What is Gene Therapy?

With the advancements in modern science and technology, medical treatments have evolved beyond traditional small molecule formulations to encompass diverse forms such as polymers, nucleic acids, and cells. To categorize these innovative therapies and drugs, the term “drug/medical modality” is used. Gene therapy stands out as a pioneering drug modality that leverages genes (like DNA or RNA) or targets a patient’s genetic makeup (genome). It often refers to gene-targeted therapeutics, which directly influence the causative genes of diseases. Given the improvements in gene diagnosis and medical infrastructure, there’s heightened anticipation for these therapies, especially for genetic disorders with identified causative genes. Conventional modalities (like small molecules or antibodies) had technical constraints, but now, more comprehensive therapeutic effects are expected.

Gene Therapy for Recessive Mutations

Various methods exist within gene-targeted therapeutics. In the context of IRD (Inherited Retinal Dystrophy), the method employed generally depends on the genetic inheritance pattern of the causative gene mutation (recessive or dominant). Recessive mutations are characterized by a dysfunctional gene or protein product and do not impact the function of the wild-type gene. Patients with these recessive mutations manifest the disease only when both copies of a particular gene carry the mutation. The prevailing approach for gene therapy in such cases aims to introduce a functional gene from an external source to supplement the missing functionality—a method commonly referred to as gene supplementation.

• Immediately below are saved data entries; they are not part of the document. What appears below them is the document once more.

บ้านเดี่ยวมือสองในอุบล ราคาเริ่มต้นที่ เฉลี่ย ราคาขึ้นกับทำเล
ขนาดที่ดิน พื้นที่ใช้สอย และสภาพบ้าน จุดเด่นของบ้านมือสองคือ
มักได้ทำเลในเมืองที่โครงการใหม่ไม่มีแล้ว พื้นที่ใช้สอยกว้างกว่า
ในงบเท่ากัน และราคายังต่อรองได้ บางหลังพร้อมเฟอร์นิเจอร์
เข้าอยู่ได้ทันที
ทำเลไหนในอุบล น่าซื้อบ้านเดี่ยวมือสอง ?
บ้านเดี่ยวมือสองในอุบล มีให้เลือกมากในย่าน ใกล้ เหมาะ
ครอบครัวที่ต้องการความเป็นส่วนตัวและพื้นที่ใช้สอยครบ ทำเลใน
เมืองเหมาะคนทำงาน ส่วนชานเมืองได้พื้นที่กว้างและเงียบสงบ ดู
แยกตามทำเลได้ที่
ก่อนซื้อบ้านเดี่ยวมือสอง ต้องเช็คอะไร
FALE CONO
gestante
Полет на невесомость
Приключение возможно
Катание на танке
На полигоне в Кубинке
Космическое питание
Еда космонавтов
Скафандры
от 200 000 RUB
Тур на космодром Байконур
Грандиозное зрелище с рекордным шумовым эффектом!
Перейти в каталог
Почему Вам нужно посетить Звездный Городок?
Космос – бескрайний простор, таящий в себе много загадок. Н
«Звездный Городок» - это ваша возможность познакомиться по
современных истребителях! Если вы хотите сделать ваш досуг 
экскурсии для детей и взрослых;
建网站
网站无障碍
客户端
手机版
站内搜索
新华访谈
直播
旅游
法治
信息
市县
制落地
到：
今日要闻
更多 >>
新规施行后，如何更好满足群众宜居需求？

Gene Therapy for Dominant Mutations

In cases of dominant mutations, the disease can manifest even with a single faulty gene out of the two copies. This can occur due to either:

  1. Haploinsufficiency: Here, one healthy gene copy isn’t enough to maintain normal function. This condition can be addressed similarly to recessive mutations by introducing a normal gene.
  2. Dominant-negative (or gain-of-function) mutations: This occurs when the mutated gene negatively interferes with the normal gene’s function. Addressing this requires genome editing to repair the faulty gene.